**EXERCISE BRIEF:** Total the lines of the listing below that hold the word "srpnja". Output nothing except that number.

**DATA SUPPLIED:**

==========

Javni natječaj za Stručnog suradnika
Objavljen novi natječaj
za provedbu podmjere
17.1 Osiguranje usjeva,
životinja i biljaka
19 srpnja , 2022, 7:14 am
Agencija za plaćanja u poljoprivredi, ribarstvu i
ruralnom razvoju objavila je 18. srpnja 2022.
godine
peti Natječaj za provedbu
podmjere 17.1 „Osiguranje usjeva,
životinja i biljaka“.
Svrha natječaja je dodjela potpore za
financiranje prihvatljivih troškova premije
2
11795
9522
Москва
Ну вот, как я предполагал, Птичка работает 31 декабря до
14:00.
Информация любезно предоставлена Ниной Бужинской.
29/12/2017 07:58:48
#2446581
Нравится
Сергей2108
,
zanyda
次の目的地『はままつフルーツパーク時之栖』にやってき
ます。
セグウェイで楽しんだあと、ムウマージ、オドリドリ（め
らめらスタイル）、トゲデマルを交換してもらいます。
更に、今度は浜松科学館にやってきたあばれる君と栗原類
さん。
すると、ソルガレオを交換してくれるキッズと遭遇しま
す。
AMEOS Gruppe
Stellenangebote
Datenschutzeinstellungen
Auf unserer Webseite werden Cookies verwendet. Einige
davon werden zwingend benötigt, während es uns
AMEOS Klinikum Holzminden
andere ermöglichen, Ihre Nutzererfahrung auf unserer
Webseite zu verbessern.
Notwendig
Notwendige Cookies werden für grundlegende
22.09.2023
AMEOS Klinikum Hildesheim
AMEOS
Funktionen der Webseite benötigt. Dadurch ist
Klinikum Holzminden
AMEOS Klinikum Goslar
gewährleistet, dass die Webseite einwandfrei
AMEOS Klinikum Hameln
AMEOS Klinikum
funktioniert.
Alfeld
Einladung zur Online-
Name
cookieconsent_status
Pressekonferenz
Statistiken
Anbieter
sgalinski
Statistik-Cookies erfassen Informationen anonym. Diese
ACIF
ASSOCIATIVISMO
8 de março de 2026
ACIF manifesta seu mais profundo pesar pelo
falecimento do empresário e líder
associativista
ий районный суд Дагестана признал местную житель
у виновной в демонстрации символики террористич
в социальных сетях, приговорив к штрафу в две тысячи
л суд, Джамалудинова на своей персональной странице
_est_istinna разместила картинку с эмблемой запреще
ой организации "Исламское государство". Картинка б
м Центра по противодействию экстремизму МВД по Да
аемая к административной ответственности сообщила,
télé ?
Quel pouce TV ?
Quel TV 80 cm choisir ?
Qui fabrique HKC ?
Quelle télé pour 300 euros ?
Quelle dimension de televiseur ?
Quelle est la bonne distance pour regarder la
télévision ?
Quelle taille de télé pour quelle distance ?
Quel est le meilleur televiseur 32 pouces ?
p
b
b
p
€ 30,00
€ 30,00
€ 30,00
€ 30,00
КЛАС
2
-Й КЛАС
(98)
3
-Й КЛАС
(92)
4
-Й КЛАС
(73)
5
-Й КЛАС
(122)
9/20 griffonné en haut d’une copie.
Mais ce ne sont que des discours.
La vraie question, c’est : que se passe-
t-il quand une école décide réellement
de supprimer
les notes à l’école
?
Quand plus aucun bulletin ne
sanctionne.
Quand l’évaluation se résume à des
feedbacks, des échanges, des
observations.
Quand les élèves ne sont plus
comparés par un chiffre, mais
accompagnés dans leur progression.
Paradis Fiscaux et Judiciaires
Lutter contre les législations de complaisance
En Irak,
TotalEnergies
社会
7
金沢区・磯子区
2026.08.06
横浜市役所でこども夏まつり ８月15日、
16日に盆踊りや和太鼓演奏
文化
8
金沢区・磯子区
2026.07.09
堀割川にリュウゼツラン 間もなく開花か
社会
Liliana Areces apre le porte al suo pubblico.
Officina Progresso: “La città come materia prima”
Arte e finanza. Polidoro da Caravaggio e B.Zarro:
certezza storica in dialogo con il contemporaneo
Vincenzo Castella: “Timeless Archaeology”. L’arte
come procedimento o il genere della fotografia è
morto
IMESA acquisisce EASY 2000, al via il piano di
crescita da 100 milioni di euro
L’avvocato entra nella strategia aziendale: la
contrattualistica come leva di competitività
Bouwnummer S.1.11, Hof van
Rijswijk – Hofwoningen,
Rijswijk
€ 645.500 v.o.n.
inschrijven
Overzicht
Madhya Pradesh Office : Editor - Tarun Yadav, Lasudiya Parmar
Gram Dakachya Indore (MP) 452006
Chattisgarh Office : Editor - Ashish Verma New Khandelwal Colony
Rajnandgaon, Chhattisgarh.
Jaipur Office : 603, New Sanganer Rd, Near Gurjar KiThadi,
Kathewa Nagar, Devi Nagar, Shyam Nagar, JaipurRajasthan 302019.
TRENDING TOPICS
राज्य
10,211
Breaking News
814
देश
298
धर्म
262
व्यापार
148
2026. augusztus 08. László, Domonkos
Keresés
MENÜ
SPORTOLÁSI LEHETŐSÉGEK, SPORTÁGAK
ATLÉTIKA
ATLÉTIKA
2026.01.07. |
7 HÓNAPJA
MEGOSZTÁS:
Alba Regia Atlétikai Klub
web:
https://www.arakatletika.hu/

==========

**OUTPUT FOR THIS EXERCISE:** 2